I clasped Abby’s hand with too much strength as I watched my entire pack rip their shirts off in front of her. They turned, giving me their backs, and I was more puzzled than ever. Ezra went from Levi to Kai and then Mason, carefully outlining the scars at the base of their neck. He handed the marker to Mason and Mason did the same for him.

Levi leaned over to stare at the markings, eyes glowing a hostile shade of blue.

“What the fuck am I looking at?” I’d seen their scars before, many times, but I made a point not to stare. I didn’t need the reminder. None of us did.

When we began documenting the scars for our case against The Organization, I left it to Abby. I could barely stomach my own scars.

“You’re nine,” Abby explained. “Ten, eleven, twelve, thirteen,” she counted out, ending with her finger pointed at Ezra. “Dallas was eight.”

“What does that mean?”

“There is no organization. Cargill is doing all of this. Cargill is the Scientists, and he hasn’t stopped his work on shifters.” She looked to me, eyes shimmering. “I think you are the weapon.”

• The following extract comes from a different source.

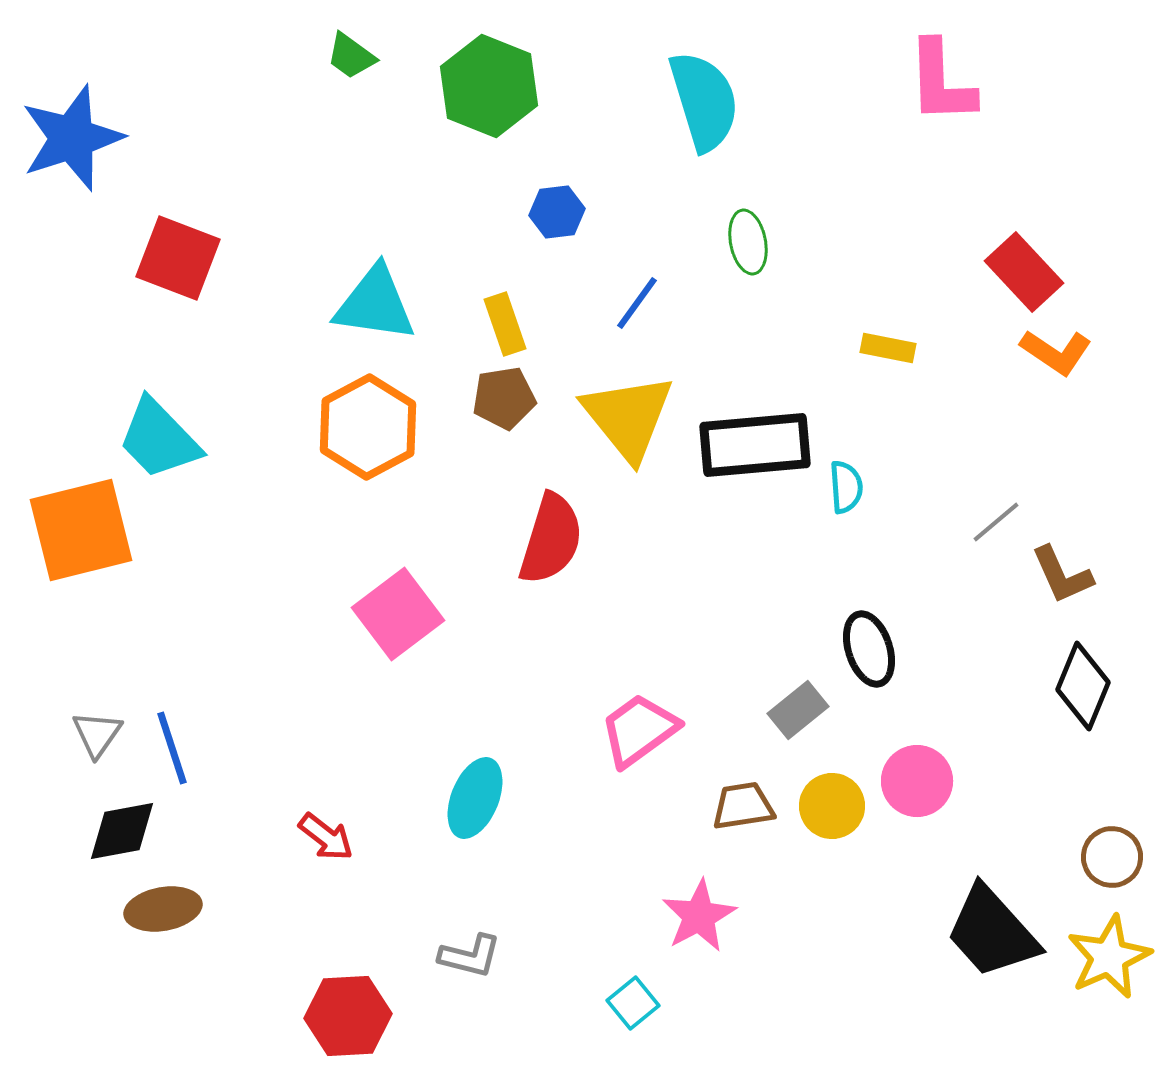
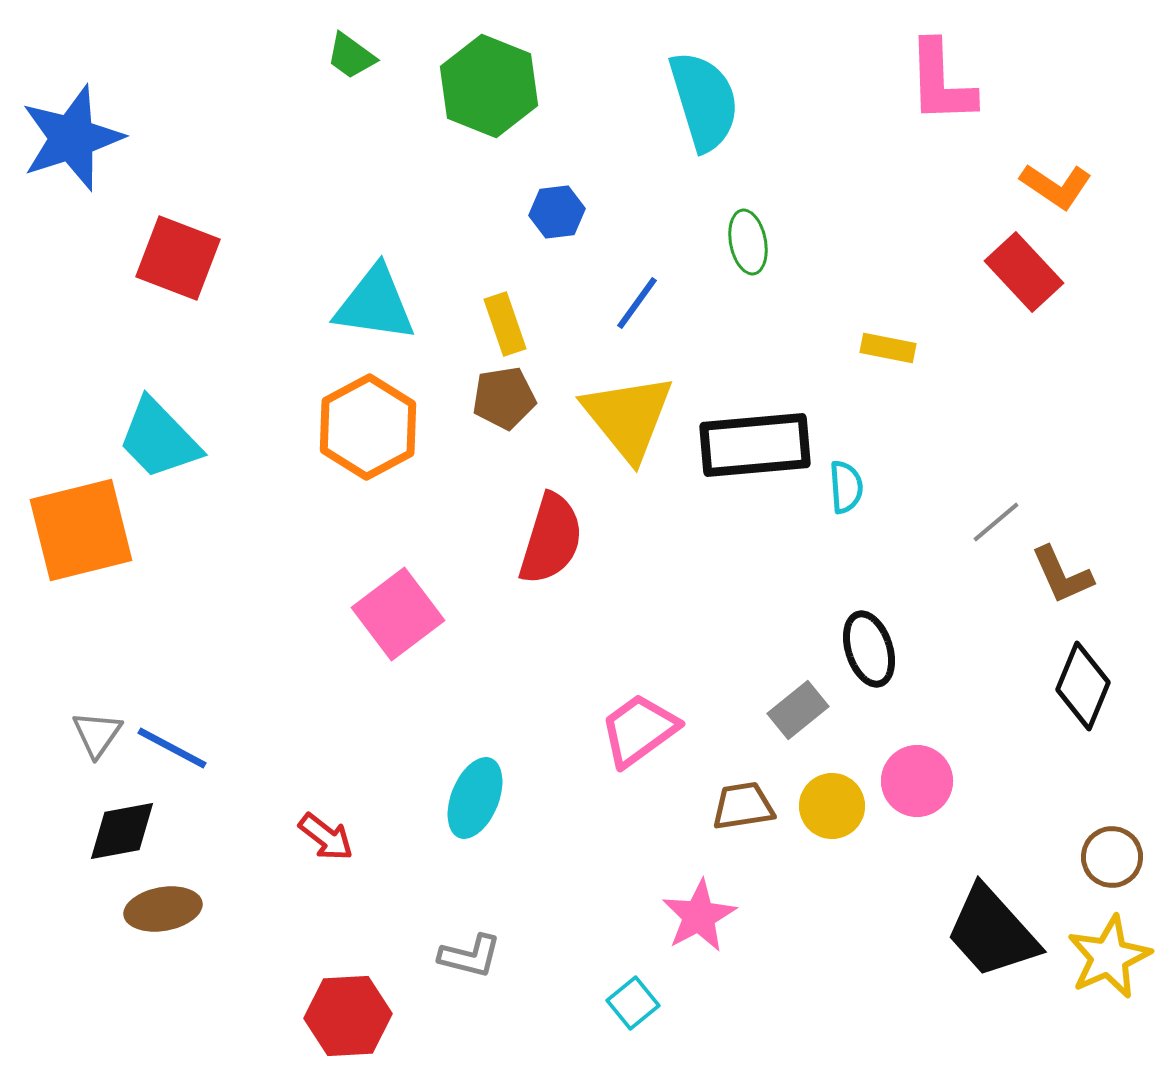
orange L-shape at (1056, 352): moved 166 px up
blue line at (172, 748): rotated 44 degrees counterclockwise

I stared at her, not comprehending. There were still a lot of painkillers swimming through my veins, and it was obviously making me hear things.

“I’m the weapon?”

The guys were giving her equally puzzled looks, and I was pretty sure none of them were doped up.

I glared to Levi and asked, “Did you know she was talking to Dallas?"

“What the fuck?” Levi asked in disbelief. “How?”

She smiled softly, her voice taking on that gentle but commanding tone. “Don’t be angry at me or Dallas.”

“He shot your mate,” Kai said flatly.

“He went through what you did for five years. Years , Kai.”

Kai had the decency to drop his head in acknowledgment. I barely made it out without losing my shit and we were only there for months.

That didn’t mean I wasn’t going to kill him, but I would feel bad about it.

“You said you didn’t want to talk about it until Gage was awake.” Levi pointed at me, obviously irritated with my mate. “Time to start talking.”

I attempted to sit up, ultimately having to use the button to raise the bed. Not exactly a threatening response to the tone he took with her.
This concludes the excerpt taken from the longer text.